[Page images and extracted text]
= Beginning of Section =
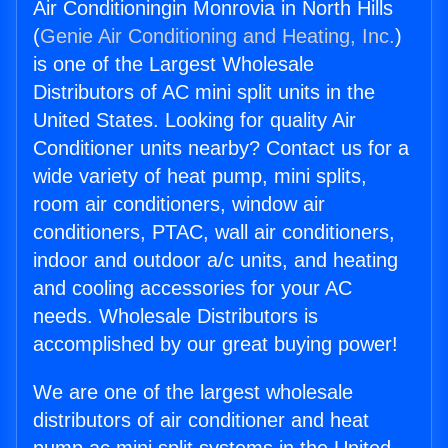
Air Conditioningin Monrovia in North Hills
(
Genie Air Conditioning and Heating, Inc.
)
is one of the Largest Wholesale
Distributors of AC mini split units in the
United States. Looking for quality Air
Conditioner units nearby? Contact us for a
wide variety of heat pump, mini splits,
room air conditioners, window air
conditioners, PTAC, wall air conditioners,
indoor and outdoor a/c units, and heating
and cooling accessories for your AC
needs. Wholesale Distributors is
accomplished by our great buying power!
We are one of the largest wholesale
distributors of air conditioner and heat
= End of Section =
**What the exercise asks**
Exact copy, no pictures: reproduce every record above.

**Result**
Air Conditioningin Monrovia in North Hills
(
Genie Air Conditioning and Heating, Inc.
)
is one of the Largest Wholesale
Distributors of AC mini split units in the
United States. Looking for quality Air
Conditioner units nearby? Contact us for a
wide variety of heat pump, mini splits,
room air conditioners, window air
conditioners, PTAC, wall air conditioners,
indoor and outdoor a/c units, and heating
and cooling accessories for your AC
needs. Wholesale Distributors is
accomplished by our great buying power!
We are one of the largest wholesale
distributors of air conditioner and heat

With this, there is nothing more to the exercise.